Starting with a quote or story:
“The accelerating case of change means that we need to question our beliefs more readily than before.” (Adam Grant, Think Again, 2021)
Then Project description:
‘Mental Palette Cleansers’ is a set of pop-up experiments designed to disrupt habitual thought patterns and soften cognitive biases, creating moments of mental spaciousness that allow new ideas and perspectives to land. This work emerges from an inquiry into the Age of Global Weirding, a time defined by accelerating uncertainty, ecological and systemic crises, and a growing sense of collective disorientation.
Following these moments of cleansing, the process transitions into re-imagining: the co-creation of new rituals, stories, and practices that can help us inhabit emerging futures more fluidly. Drawing on research from experimental psychology and sensory studies, we will prototype and test early-stage interventions, exploring how embodied experiences can support cognitive flexibility and collective sensemaking.
Ultimately, this node is an invitation to embrace weirdness not as a threat but as a threshold, a passage through which we can reimagine the world together. It asks us to actively disrupt our certainties, to stay with the tension between objective and subjective truths, and to question the frameworks through which we decide what is “real,” “right,” or “worth pursuing.”
“There is no absolute boundary between here-now and there-then. There is nothing that is new; there is nothing that is not new.” (Karen Bard, Parallax, 2014)
In other words this work seeks something precarious: a practice of destabilisation. It is less about promoting good narratives and more about creating conditions where narrative itself becomes porous, provisional, and alive.

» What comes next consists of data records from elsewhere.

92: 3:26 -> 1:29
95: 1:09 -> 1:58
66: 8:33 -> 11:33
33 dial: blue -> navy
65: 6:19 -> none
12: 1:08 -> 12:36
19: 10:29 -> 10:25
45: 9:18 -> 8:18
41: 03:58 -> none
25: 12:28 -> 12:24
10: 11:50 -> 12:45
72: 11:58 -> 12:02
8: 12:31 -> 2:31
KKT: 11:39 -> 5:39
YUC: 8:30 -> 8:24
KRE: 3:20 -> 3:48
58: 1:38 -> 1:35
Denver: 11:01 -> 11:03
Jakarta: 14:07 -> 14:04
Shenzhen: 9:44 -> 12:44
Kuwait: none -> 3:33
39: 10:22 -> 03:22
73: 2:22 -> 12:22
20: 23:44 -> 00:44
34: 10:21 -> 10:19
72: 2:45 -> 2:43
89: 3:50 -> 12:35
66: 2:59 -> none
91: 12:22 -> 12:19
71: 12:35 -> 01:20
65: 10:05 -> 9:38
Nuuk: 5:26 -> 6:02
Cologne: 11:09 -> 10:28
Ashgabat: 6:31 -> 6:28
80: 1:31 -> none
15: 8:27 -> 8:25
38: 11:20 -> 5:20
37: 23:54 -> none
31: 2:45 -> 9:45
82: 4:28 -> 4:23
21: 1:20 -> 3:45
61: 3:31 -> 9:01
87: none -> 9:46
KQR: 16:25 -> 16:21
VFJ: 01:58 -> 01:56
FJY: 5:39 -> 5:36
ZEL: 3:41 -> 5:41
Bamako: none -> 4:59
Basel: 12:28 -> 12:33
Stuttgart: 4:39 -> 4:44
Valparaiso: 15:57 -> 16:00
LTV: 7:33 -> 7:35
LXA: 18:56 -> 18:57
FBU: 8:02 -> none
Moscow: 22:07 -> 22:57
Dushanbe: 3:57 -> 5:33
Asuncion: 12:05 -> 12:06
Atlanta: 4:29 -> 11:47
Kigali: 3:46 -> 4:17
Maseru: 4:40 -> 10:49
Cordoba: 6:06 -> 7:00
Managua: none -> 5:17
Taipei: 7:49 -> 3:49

In this sense, the weird becomes a method for unmaking a way to loosen the foundations on which we construct our identities, our values, and our sense of reality. If everything we hold to be true is, in some sense, a fabrication, then perhaps our role is not to abide by inherited truths but to become conscious fabricators ourselves. To fabricate not in deceit, but in awareness, to make and unmake meaning as a form of living inquiry.